As clients get closer to retirement, the sequence of return risk looms larger. Since the market has hit recent highs, perhaps they consider taking some off the top to protect their bottom? Below are three safety net strategies for a 60-year-old couple retiring in 5 years.
Buy time and peace of mind with planned income
Uncertainty causes concern, and today there are many unknowns. A 60-year-old couple wanting to retire in 5 years with the intent to defer social security until 70, may want to lock in that income today. If they set aside $435,000 today, in 5 years the deferred income annuity will start paying $10,000 per month for 5 years, guaranteed. This protects their retirement start date, knowing they will have the income they need and have time to recover if the market dips significantly along the way. This idea works best with non-qualified assets, especially cash because a larger portion of the income is a return of principal and not taxable for those 5 years.
For those needing more flexibility in their planning, a 5-year guaranteed fixed rate annuity from a highly rated insurance company is currently paying over 5% and can protect their principal along the way.
Sequence of Returns Comparison
Assure them they won’t run out of money
Another way to instill confidence and stay more fully invested is to put a QLAC safety net under them. If a 60-year-old married couple sets aside $200,000 from their IRA, they can guarantee income down the line. Below is a grid reflecting age 80 and 85 income start dates. The return of premium (ROP) rates guarantee their principal back if they both die before reaching the income start age.

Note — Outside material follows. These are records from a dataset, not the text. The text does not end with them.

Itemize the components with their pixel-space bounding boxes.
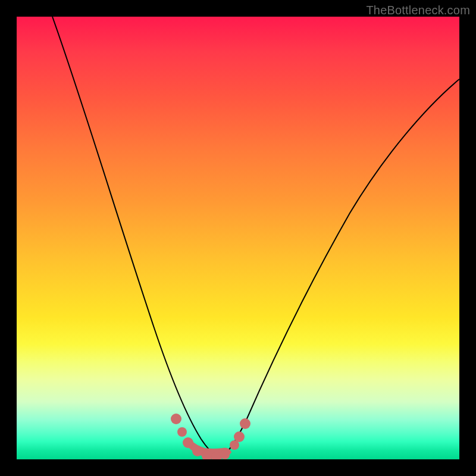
plot-area bbox=[17, 17, 459, 459]
marker-point bbox=[192, 446, 203, 456]
chart-container: TheBottleneck.com bbox=[0, 0, 476, 476]
chart-svg bbox=[17, 17, 459, 459]
marker-point bbox=[177, 427, 187, 437]
marker-cluster bbox=[171, 414, 250, 459]
marker-point bbox=[240, 418, 250, 429]
marker-point bbox=[220, 450, 230, 459]
marker-point bbox=[234, 431, 245, 442]
marker-point bbox=[183, 437, 193, 448]
bottleneck-curve bbox=[52, 17, 459, 457]
watermark-text: TheBottleneck.com bbox=[366, 4, 470, 17]
marker-point bbox=[171, 414, 181, 424]
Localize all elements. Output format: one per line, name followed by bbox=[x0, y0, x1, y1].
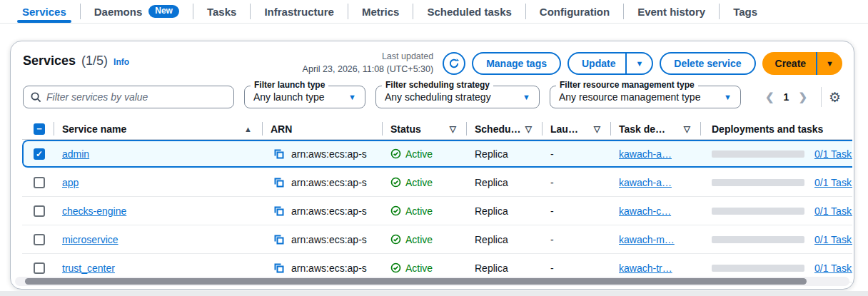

Launch the following link to learn more: Integrated Insights™ – DIAs & QLACs
Minimize the monkey wrench of chronic care
There is certainly debate about what asset level is sufficient to “self-insure” for an extended care event, especially for married couples. For couples on the lower end of the net worth spectrum there is an option that can protect and leverage their assets into a death benefit they can access if care is needed.
This product provides a death benefit when the second spouse passes. Having this in place allows you to access the tax-free death benefit if care is needed for the surviving spouse or when needing care simultaneously. Whatever is not used for care goes to the heirs. Later in life, it may be considered a permission slip to annuitize assets if the drawdown rate becomes too high and they risk running out of money.
A single premium of $200,000 will guarantee a death benefit of $788,000 to age 100. If care is needed, they can draw 2% of the death benefit each month, capped at the IRS HIPAA per diem (currently $410/day or $12,300/mo). If the second death occurs at age 90 the IRR on the death benefit is 4.5%, and if death is at 95 the IRR is 3.9%. These are net yields and would need to be grossed up by a management fee and taxation when compared to investing.